HaMoked appeals to the Supreme Court: The Ministry of Interior must revise its procedures to ensure children of East Jerusalemites undergoing a status restoration procedure are not left without status
East Jerusalemites who were stripped of their permanent residency status – as part of Israel’s longstanding policy known as the “quiet deportation”
– and apply to the Ministry of Interior to regain their status, must undergo a procedure which lasts at least two years. During this period, the Ministry of Interior gives them temporary status, but not to their minor children who were born abroad. The children only receive tourist visas, which do not afford them access to health services and social security rights. Only after their original status is restored, can parents apply to legalize the status of their children – provided they are still minors. If the child has already turned 18, they are not entitled to any residency status in Jerusalem. The situation is even more harsh for children defined as “residents of the Area” (i.e. West Bank residents) under the discriminatory Citizenship and Entry into Israel Law
, which prohibits granting them any residency status in Jerusalem status if the request to register them is filed after they turned 14. HaMoked petitioned
the Jerusalem Court for Administrative Affairs in June 2019, in a bid to have these wrongful procedures revised, arguing that they disproportionately and unjustifiably infringe on the children’s best interest and their parents’ right to family life. Inexplicably, on February 7, 2021, the Court dismissed HaMoked’s petition in its entirety. This, despite the fact that the judgment only explicitly dismissed the first of the three remedies sought in the petition – the one demanding that these children be given the same status as their Jerusalemite parent with whom they live. The judgement supported adoption of the second remedy, in which HaMoked demanded that the relevant date to determine a child’s eligibility for residency would be their age on the date their parents applied to regain their status, rather than the date of the child registration request. However, the judgement was phrased in an unenforceable manner, stating that: “in this context there is indeed room to change the procedure, as the petition presented a concrete difficulty the current procedure raises in this matter given the prolongation of the [bureaucratic] processes, without any answer being provided on behalf of Respondents regarding the difficulty and its justification. Therefore, the Respondents are to consider updating their procedures in this context”. The judgement did not address the petition’s third remedy, in which HaMoked demanded that alternatively, parents would be allowed to apply to legalize their children’s status at the same time as they apply to have their own status restored, and that the requests would be examined simultaneously.

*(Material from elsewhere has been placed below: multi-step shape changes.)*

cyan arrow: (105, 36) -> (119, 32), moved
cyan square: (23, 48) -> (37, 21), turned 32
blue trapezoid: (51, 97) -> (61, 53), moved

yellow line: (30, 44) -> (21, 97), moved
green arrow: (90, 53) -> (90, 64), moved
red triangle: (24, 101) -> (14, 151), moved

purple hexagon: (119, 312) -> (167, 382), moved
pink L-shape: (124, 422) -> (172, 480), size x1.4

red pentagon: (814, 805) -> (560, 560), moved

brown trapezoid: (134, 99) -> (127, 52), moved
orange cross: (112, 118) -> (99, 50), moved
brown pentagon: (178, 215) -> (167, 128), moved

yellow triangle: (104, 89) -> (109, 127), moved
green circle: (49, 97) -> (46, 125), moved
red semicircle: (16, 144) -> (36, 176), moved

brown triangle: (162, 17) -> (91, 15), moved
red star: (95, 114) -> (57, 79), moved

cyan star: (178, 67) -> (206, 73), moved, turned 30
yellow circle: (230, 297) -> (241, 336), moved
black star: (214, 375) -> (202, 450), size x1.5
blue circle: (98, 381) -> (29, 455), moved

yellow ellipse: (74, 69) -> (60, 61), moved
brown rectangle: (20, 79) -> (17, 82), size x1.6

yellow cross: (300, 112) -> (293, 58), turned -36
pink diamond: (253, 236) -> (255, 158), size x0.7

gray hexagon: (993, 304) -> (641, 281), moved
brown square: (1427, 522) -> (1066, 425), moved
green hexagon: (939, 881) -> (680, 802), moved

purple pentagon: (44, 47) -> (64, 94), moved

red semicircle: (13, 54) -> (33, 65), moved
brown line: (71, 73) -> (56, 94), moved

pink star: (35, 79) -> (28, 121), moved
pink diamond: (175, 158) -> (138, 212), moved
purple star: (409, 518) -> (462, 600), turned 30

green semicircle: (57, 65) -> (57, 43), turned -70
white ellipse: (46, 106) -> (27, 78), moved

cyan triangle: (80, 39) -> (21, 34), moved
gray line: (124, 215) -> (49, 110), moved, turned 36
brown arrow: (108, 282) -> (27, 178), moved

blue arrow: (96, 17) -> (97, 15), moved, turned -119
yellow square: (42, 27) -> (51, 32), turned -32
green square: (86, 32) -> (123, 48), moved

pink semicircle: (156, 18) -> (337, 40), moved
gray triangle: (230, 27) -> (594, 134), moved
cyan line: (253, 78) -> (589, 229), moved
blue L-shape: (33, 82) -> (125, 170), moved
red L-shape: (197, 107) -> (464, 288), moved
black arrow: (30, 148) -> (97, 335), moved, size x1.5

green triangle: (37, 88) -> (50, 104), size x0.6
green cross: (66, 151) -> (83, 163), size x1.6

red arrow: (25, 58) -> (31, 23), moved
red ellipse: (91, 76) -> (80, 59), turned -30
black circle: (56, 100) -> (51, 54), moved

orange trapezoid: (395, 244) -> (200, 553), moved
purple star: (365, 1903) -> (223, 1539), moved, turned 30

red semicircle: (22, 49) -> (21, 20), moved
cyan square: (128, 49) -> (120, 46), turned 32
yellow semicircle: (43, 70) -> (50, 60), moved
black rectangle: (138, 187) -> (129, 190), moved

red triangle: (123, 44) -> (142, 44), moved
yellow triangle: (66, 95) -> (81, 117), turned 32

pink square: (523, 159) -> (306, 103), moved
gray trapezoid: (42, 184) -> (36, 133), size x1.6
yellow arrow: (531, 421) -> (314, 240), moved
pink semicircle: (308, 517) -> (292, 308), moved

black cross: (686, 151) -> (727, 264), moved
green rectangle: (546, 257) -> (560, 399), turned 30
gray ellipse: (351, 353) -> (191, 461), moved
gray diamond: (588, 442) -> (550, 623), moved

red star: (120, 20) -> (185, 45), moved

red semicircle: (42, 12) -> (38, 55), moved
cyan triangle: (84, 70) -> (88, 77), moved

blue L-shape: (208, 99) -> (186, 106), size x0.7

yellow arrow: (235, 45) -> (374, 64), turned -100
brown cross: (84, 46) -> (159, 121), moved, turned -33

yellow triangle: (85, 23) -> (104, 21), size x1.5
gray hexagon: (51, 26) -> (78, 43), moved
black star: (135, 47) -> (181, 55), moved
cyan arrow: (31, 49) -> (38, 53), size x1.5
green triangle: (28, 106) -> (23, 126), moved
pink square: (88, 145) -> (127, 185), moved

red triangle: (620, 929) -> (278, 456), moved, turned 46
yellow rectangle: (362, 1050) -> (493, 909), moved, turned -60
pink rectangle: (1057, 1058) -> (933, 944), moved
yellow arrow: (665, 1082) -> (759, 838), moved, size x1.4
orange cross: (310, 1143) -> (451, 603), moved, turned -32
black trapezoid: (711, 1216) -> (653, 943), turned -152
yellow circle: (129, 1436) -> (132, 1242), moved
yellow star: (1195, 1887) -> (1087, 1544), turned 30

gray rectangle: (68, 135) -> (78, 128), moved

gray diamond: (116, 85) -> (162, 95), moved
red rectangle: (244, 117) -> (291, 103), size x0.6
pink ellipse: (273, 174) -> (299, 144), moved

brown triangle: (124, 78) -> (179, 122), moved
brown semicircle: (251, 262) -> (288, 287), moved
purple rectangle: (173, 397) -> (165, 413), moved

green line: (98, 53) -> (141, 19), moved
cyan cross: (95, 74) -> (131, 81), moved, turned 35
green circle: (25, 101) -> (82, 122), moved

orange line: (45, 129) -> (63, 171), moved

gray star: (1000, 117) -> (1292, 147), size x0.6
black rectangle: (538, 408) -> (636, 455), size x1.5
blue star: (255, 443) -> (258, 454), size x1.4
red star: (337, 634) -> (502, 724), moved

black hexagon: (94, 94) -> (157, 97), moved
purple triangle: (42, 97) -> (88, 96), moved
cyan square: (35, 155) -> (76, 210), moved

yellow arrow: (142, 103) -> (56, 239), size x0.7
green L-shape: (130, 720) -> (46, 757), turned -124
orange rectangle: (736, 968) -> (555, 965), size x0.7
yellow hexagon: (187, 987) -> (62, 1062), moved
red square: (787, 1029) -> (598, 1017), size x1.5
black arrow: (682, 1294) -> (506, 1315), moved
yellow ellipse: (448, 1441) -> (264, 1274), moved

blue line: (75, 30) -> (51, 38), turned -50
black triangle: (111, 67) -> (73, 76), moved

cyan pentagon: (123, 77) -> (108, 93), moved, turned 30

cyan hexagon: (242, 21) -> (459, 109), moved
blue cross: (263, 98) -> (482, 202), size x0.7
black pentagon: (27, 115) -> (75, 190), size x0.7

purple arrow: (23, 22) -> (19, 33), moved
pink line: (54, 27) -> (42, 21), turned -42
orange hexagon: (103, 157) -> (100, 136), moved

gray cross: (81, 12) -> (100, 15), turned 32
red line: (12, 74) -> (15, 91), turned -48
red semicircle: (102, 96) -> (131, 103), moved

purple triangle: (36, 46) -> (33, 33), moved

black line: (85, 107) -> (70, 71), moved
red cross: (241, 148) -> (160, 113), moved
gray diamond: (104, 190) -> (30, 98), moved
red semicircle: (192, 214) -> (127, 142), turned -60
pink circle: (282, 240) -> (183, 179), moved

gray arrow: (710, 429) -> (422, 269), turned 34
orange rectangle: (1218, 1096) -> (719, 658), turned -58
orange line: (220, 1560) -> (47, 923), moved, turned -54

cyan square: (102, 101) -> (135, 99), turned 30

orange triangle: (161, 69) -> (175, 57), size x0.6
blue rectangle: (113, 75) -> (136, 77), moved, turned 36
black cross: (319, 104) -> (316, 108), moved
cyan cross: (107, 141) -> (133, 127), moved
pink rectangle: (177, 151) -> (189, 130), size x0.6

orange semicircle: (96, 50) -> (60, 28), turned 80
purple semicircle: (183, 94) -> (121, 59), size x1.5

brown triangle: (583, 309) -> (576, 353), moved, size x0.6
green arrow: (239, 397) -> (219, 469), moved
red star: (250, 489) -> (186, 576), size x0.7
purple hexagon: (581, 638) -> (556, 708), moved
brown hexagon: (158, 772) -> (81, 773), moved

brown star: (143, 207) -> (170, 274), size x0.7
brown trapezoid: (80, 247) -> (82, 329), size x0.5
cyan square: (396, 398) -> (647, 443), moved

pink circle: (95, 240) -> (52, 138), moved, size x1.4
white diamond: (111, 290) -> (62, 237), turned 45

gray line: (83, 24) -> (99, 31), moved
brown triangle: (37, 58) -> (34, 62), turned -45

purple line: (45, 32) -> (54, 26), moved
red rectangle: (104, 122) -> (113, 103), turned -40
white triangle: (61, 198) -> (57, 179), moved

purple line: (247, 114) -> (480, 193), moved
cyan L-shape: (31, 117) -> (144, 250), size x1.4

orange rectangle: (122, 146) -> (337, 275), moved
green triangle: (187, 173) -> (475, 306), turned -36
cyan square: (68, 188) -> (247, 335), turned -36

In March 22, 2021, HaMoked appealed to the Supreme Court to rule that the petition had been partially accepted rather than wholly rejected. Without such a ruling, it would be impossible to file a follow up petition should the procedures be left unchanged – a very real concern given the vague phrasing of the lower court’s judgment. HaMoked also requested that the Court compel the Ministry of Interior to revise its procedures regarding the decisive date for determining the child’s age and therefore eligibility for granting them status, and that the Ministry be given clear instructions how to implement the change.